■ Your objective
From the entries below, say how many lines carry the word "különböző", and give nothing but the number.

■ Material provided

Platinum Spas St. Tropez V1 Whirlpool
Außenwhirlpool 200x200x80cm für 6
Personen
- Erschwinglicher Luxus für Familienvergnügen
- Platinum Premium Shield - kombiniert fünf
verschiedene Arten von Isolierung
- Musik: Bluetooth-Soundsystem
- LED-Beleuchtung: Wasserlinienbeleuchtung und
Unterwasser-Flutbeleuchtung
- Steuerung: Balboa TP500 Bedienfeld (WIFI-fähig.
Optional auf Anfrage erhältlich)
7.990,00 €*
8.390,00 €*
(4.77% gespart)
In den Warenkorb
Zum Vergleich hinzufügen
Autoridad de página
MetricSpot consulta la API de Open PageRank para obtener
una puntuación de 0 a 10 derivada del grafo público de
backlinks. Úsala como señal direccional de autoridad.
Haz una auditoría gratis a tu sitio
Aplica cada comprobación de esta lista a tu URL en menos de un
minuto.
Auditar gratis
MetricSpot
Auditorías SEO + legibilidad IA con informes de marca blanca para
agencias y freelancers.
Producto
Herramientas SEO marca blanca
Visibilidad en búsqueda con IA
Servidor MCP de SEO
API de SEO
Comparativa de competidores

==

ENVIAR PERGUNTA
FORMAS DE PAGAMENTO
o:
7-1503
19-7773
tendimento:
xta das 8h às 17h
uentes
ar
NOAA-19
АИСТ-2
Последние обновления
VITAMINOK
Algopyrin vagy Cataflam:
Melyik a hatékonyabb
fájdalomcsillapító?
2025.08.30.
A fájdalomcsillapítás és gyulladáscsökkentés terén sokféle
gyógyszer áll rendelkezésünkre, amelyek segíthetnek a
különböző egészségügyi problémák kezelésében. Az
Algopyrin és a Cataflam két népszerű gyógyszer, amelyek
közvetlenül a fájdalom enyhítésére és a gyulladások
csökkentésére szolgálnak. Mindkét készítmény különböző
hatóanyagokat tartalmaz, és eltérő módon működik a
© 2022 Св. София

...

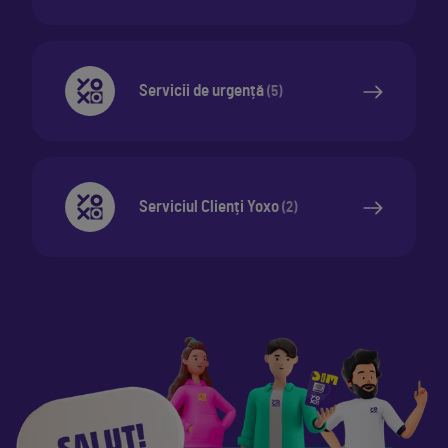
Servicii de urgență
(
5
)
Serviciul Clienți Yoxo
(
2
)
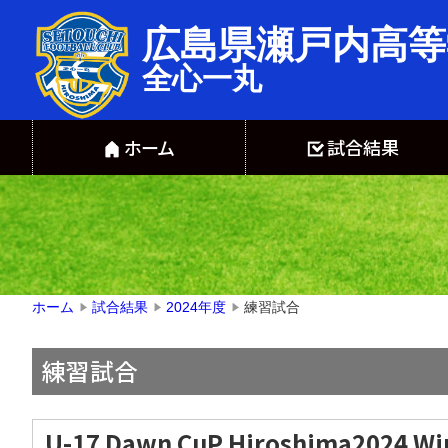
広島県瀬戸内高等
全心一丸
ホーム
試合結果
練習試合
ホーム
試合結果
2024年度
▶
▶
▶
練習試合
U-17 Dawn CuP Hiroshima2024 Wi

■ Task output
2